Authorities arrested an 18-year-old high school student in Rhinelander, Wisconsin, after an alleged sexual assault took place in the school’s gender-neutral bathroom.
According to
News 9 WOAW, 18-year-old Austin Sauer was arrested on Thursday on charges of child enticement, fourth-degree sexual assault, and exposing genitals to a child, the sex of whom has not been reported.
The
Wisconsin state law defines fourth-degree sexual assault as “sexual contact with a person without the consent of that person.”
An officer from the Oneida County Sheriff’s Department told the local ABC affiliate that the incident took place in a gender-neutral bathroom at Rhinelander High School. The school has promptly closed that bathroom.
In a statement released to WOAW, Rhinelander School District Superintendent Kelli Jacobi said that “both students went into the bathroom voluntarily.”
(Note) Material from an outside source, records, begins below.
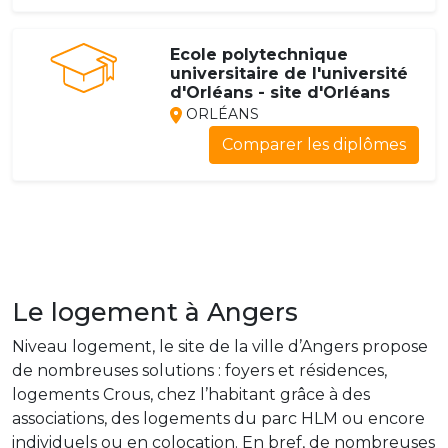
Ecole polytechnique
universitaire de l'université
d'Orléans - site d'Orléans
ORLÉANS
Comparer les diplômes
Le logement à Angers
Niveau logement, le site de la ville d’Angers propose
de nombreuses solutions : foyers et résidences,
logements Crous, chez l’habitant grâce à des
associations, des logements du parc HLM ou encore
individuels ou en colocation. En bref, de nombreuses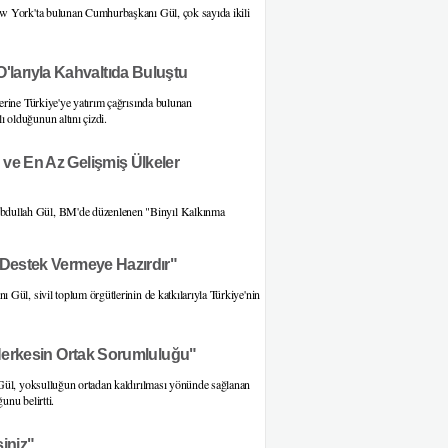
ew York'ta bulunan Cumhurbaşkanı Gül, çok sayıda ikili
larıyla Kahvaltıda Buluştu
erine Türkiye'ye yatırım çağrısında bulunan
olduğunun altını çizdi.
 ve En Az Gelişmiş Ülkeler
bdullah Gül, BM'de düzenlenen "Binyıl Kalkınma
 Destek Vermeye Hazırdır"
Gül, sivil toplum örgütlerinin de katkılarıyla Türkiye'nin
ı Herkesin Ortak Sorumluluğu"
 Gül, yoksulluğun ortadan kaldırılması yönünde sağlanan
unu belirtti.
iniz"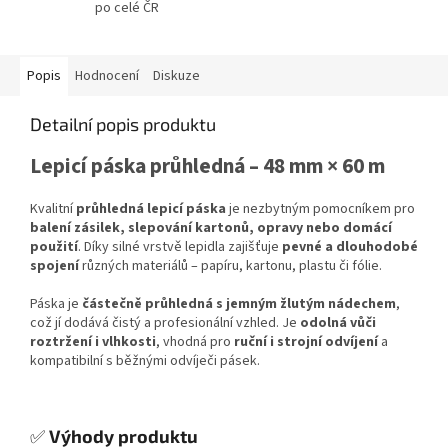
po celé ČR
Popis
Hodnocení
Diskuze
Detailní popis produktu
Lepicí páska průhledná – 48 mm × 60 m
Kvalitní
průhledná lepicí páska
je nezbytným pomocníkem pro
balení zásilek, slepování kartonů, opravy nebo domácí
použití
. Díky silné vrstvě lepidla zajišťuje
pevné a dlouhodobé
spojení
různých materiálů – papíru, kartonu, plastu či fólie.
Páska je
částečně průhledná s jemným žlutým nádechem
,
což jí dodává čistý a profesionální vzhled. Je
odolná vůči
roztržení i vlhkosti
, vhodná pro
ruční i strojní odvíjení
a
kompatibilní s běžnými odvíječi pásek.
✅
Výhody produktu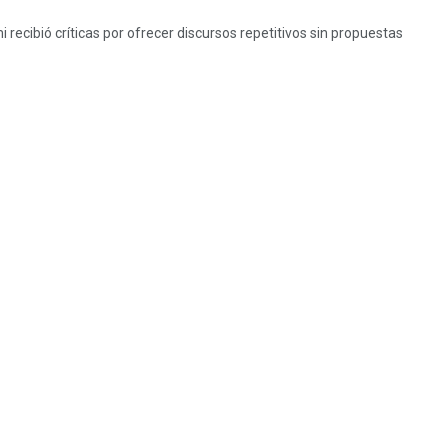
recibió críticas por ofrecer discursos repetitivos sin propuestas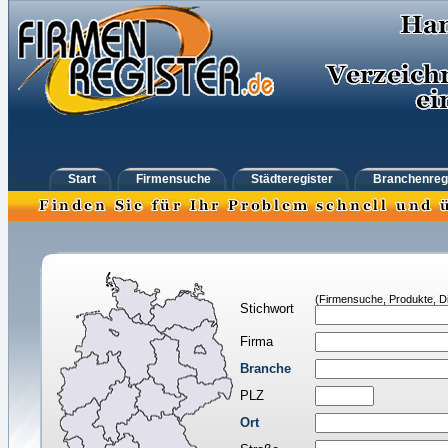
Start
Firmensuche
Städteregister
Branchenreg
(Firmensuche, Produkte, Di
Stichwort
Firma
Branche
PLZ
Ort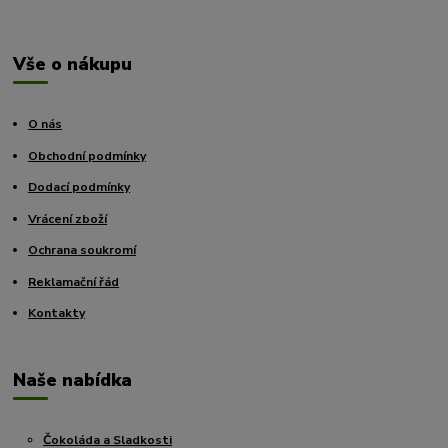
Vše o nákupu
O nás
Obchodní podmínky
Dodací podmínky
Vrácení zboží
Ochrana soukromí
Reklamační řád
Kontakty
Naše nabídka
Čokoláda a Sladkosti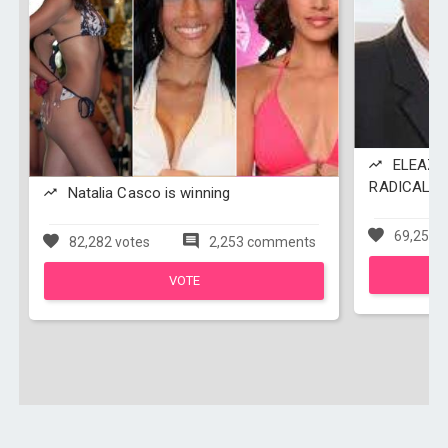
ELEAZA
RADICAL is
Natalia Casco is winning
69,251 v
82,282 votes
2,253 comments
VOTE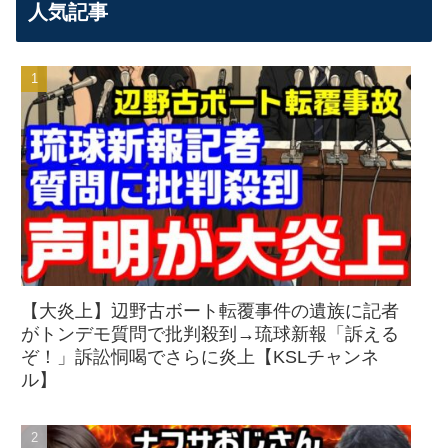
人気記事
【大炎上】辺野古ボート転覆事件の遺族に記者
がトンデモ質問で批判殺到→琉球新報「訴える
ぞ！」訴訟恫喝でさらに炎上【KSLチャンネ
ル】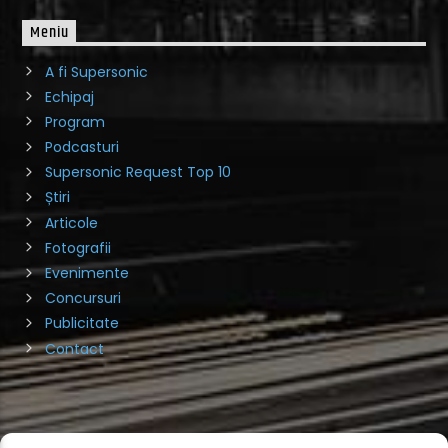
Meniu
A fi Supersonic
Echipaj
Program
Podcasturi
Supersonic Request Top 10
Știri
Articole
Fotografii
Evenimente
Concursuri
Publicitate
Contact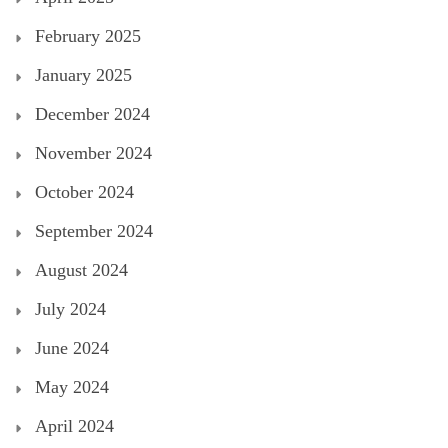
February 2025
January 2025
December 2024
November 2024
October 2024
September 2024
August 2024
July 2024
June 2024
May 2024
April 2024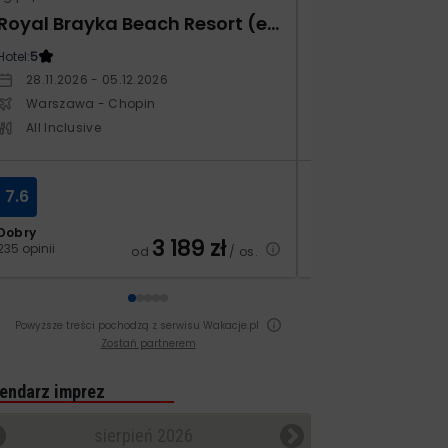
Royal Brayka Beach Resort (ex Zee Brayka)
Monarque El F
Hotel:
5
Hotel:
4
28.11.2026 - 05.12.2026
19.11.2026 - 26.1
Warszawa - Chopin
Warszawa - Ch
All Inclusive
All Inclusive
7.6
8.3
Dobry
Bardzo dobry
3 189
zł
235 opinii
70 opinii
od
/ os.
Powyższe treści pochodzą z serwisu Wakacje.pl
Zostań partnerem
endarz imprez
sierpień 2026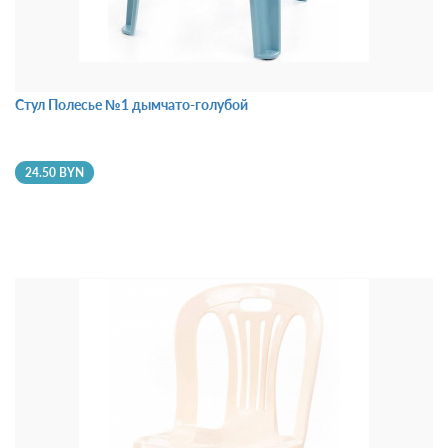
Стул Полесье №1 дымчато-голубой
24.50 BYN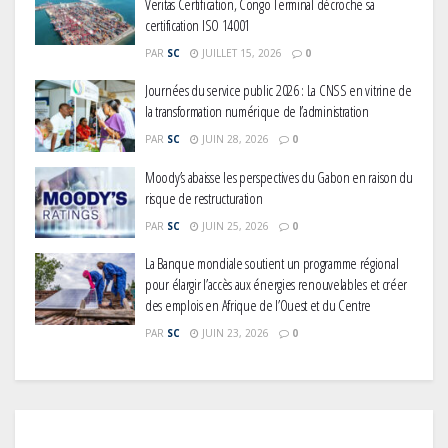
Veritas Certification, Congo Terminal décroche sa
certification ISO 14001
PAR
SC
JUILLET 15, 2026
0
Journées du service public 2026 : La CNSS en vitrine de
la transformation numérique de l’administration
PAR
SC
JUIN 28, 2026
0
Moody’s abaisse les perspectives du Gabon en raison du
risque de restructuration
PAR
SC
JUIN 25, 2026
0
La Banque mondiale soutient un programme régional
pour élargir l’accès aux énergies renouvelables et créer
des emplois en Afrique de l’Ouest et du Centre
PAR
SC
JUIN 23, 2026
0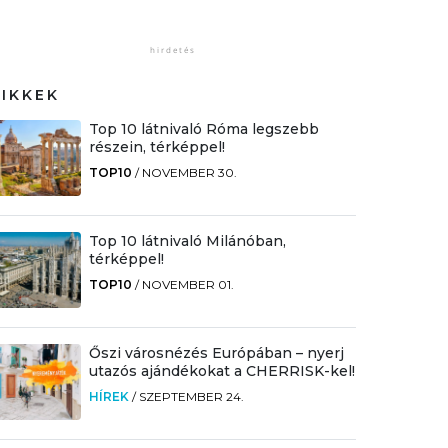
CIKKEK
Top 10 látnivaló Róma legszebb
részein, térképpel!
TOP10
/
NOVEMBER 30.
Top 10 látnivaló Milánóban,
térképpel!
TOP10
/
NOVEMBER 01.
Őszi városnézés Európában – nyerj
utazós ajándékokat a CHERRISK-kel!
HÍREK
/
SZEPTEMBER 24.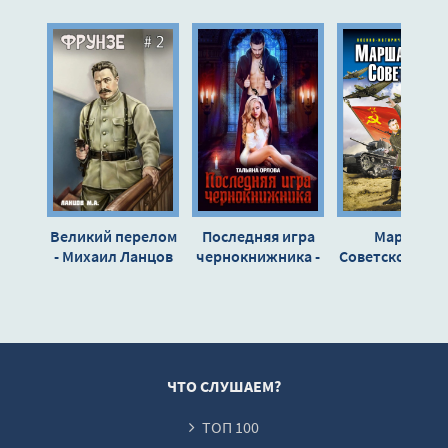
10
11
12
13
14
15
16
Великий перелом
Последняя игра
Маршал
17
- Михаил Ланцов
чернокнижника -
Советского Со
Тальяна Орлова
- Михаил Ланц
18
19
20
21
ЧТО СЛУШАЕМ?
22
ТОП 100
23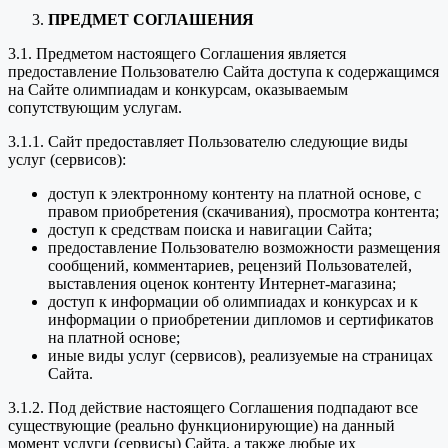
ПРЕДМЕТ СОГЛАШЕНИЯ
3.1. Предметом настоящего Соглашения является
предоставление Пользователю Сайта доступа к содержащимся
на Сайте олимпиадам и конкурсам, оказываемым
сопутствующим услугам.
3.1.1. Сайт предоставляет Пользователю следующие виды
услуг (сервисов):
доступ к электронному контенту на платной основе, с
правом приобретения (скачивания), просмотра контента;
доступ к средствам поиска и навигации Сайта;
предоставление Пользователю возможности размещения
сообщений, комментариев, рецензий Пользователей,
выставления оценок контенту Интернет-магазина;
доступ к информации об олимпиадах и конкурсах и к
информации о приобретении дипломов и сертификатов
на платной основе;
иные виды услуг (сервисов), реализуемые на страницах
Сайта.
3.1.2. Под действие настоящего Соглашения подпадают все
существующие (реально функционирующие) на данный
момент услуги (сервисы) Сайта, а также любые их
“This was not a random incident, as both students went into the bathroom voluntarily,” she said. “The male student will no longer be able to be on school grounds, and the gender-neutral bathroom is no longer available to students.”
Sauer was released on a $1,500 signature bond, according to WAOW.
WAOW reported on the opening of Rhinelander High’s gender-neutral bathroom in October 2019. The school turned a former men’s bathroom into a gender-neutral space in order to make meet the increasing needs of students coming out as transgender or “gender expansive.”
One transgender male student told the news outlet at that time that the gender-neutral bathroom made a big difference in his life because he no longer had to go to the other floor to use the nurse’s bathroom, which sometimes made him late for the class.
Earlier this year, the U.S. Court of Appeals for the Ninth Circuit affirmed a lower court’s decision in a privacy lawsuit against a public school district in Dallas, Oregon. A panel of three judges
ruled in favor of the school district, saying that it did not violate federal law or constitutional rights with a “student safety plan” that allows transgender students to use bathroom, locker, and shower facilities that “match their self-identified gender.”
Meanwhile, the U.S. Supreme Court last May
refused to hear an appeal in a case from Pennsylvania, in which lower federal courts upheld a school district’s policy of permitting transgender students to use restrooms or locker rooms matching their gender identity. Four students, who felt uncomfortable with the policy, sued the school district on the basis that it violated their privacy rights and federal laws under Title IX of the Education Amendments of 1972.